Living The Lighting Life: A Guide to a Career in Entertainment Lighting

You may think that by its title, Living The Lighting Life: A Guide To A Career In The Entertainment Industry (published by Routledge, 2021), could be just another showbiz bio/memoire laced with juicy tidbits of tour bus antics and behind-the-scenes anecdotes by a well-known industry personality. You would most certainly be wrong. Though Brad Schiller’s latest book includes many reflections on his successful and storied career, they all serve in support of literally guiding us readers towards creating a meaningful career path in the entertainment lighting industry. 

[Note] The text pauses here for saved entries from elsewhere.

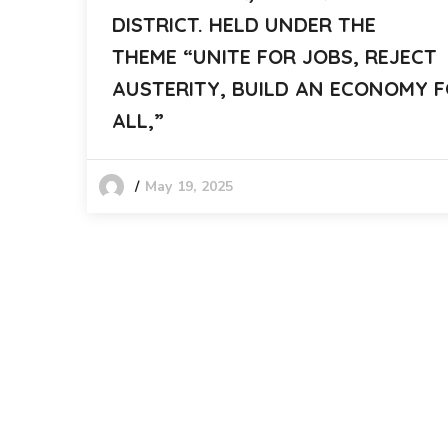
DISTRICT. HELD UNDER THE
THEME “UNITE FOR JOBS, REJECT
AUSTERITY, BUILD AN ECONOMY 
ALL,”
May 19, 2025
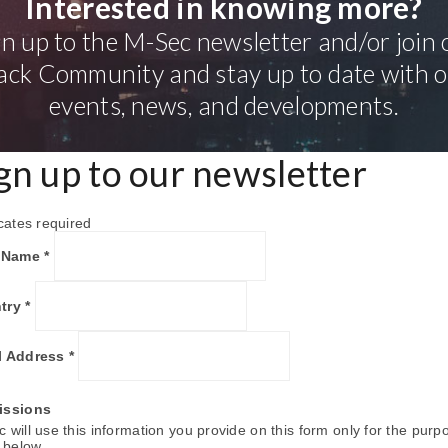
Interested in knowing more?
gn up to the M-Sec newsletter and/or join 
ack Community and stay up to date with 
events, news, and developments.
gn up to our newsletter
cates required
t Name
*
try
*
l Address
*
issions
 will use this information you provide on this form only for the purp
d below.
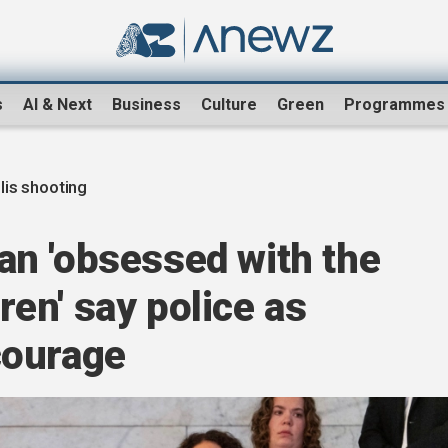
s
AI & Next
Business
Culture
Green
Programmes
is shooting
n 'obsessed with the
dren' say police as
courage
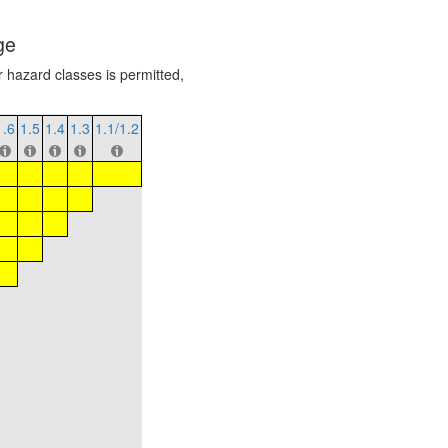
ge
r hazard classes is permitted,
1.6
1.5
1.4
1.3
1.1/1.2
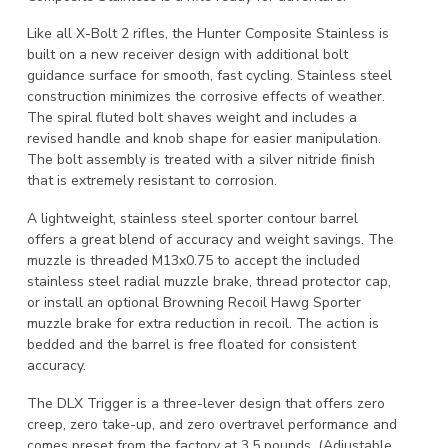
Like all X-Bolt 2 rifles, the Hunter Composite Stainless is
built on a new receiver design with additional bolt
guidance surface for smooth, fast cycling. Stainless steel
construction minimizes the corrosive effects of weather.
The spiral fluted bolt shaves weight and includes a
revised handle and knob shape for easier manipulation.
The bolt assembly is treated with a silver nitride finish
that is extremely resistant to corrosion.
A lightweight, stainless steel sporter contour barrel
offers a great blend of accuracy and weight savings. The
muzzle is threaded M13x0.75 to accept the included
stainless steel radial muzzle brake, thread protector cap,
or install an optional Browning Recoil Hawg Sporter
muzzle brake for extra reduction in recoil. The action is
bedded and the barrel is free floated for consistent
accuracy.
The DLX Trigger is a three-lever design that offers zero
creep, zero take-up, and zero overtravel performance and
comes preset from the factory at 3.5 pounds. (Adjustable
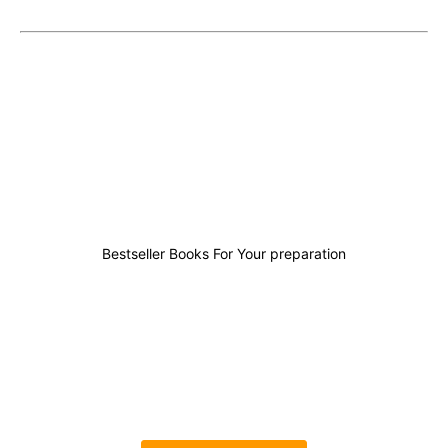
4
1
5
8
Bestseller Books For Your preparation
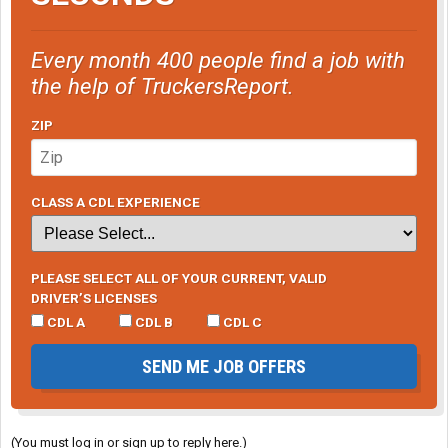
Every month 400 people find a job with
the help of TruckersReport.
ZIP
CLASS A CDL EXPERIENCE
PLEASE SELECT ALL OF YOUR CURRENT, VALID
DRIVER’S LICENSES
CDL A
CDL B
CDL C
SEND ME JOB OFFERS
(You must log in or sign up to reply here.)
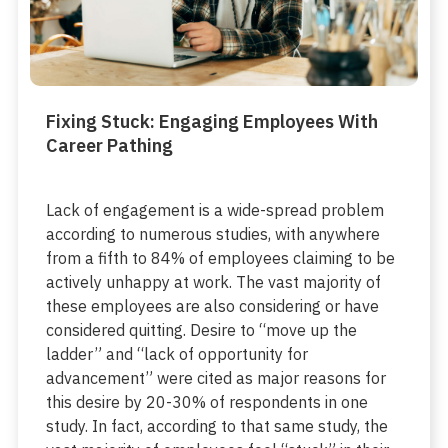
Fixing Stuck: Engaging Employees With
Career Pathing
Lack of engagement is a wide-spread problem
according to numerous studies, with anywhere
from a fifth to 84% of employees claiming to be
actively unhappy at work. The vast majority of
these employees are also considering or have
considered quitting. Desire to “move up the
ladder” and “lack of opportunity for
advancement” were cited as major reasons for
this desire by 20-30% of respondents in one
study. In fact, according to that same study, the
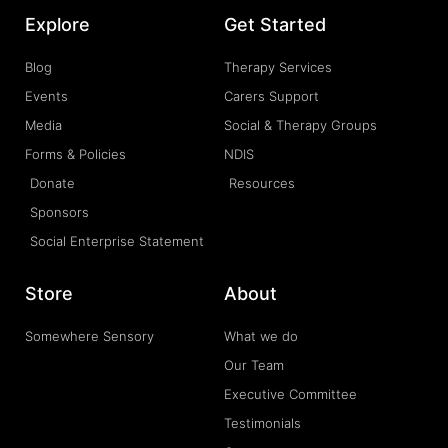
Explore
Get Started
Blog
Therapy Services
Events
Carers Support
Media
Social & Therapy Groups
Forms & Policies
NDIS
Donate
Resources
Sponsors
Social Enterprise Statement
Store
About
Somewhere Sensory
What we do
Our Team
Executive Committee
Testimonials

Brad begins by introducing us to the vast potentials of employment in the current lighting industry with brief descriptions of their functions and how they relate to others in the bigger picture of entertainment production.  He distills this down to, “Understanding your role regardless of genre is a key element of a successful career.” From there he writes to help us to form a path not to just a career, but to a SUCCESSFUL career. He assumes that if you are making the time and effort to read his book then you are probably a person with ample ambition and intelligent passion to succeed.

The book is laid out in seven parts with a bonus Part 8 providing us with the author’s underlying research data. Parts 1 thru 6 break out the general topics of career discussion— jobs & opportunities, career path, and business considerations—with the added industry-specific topics of Creativity, Lifestyle, and Travel. 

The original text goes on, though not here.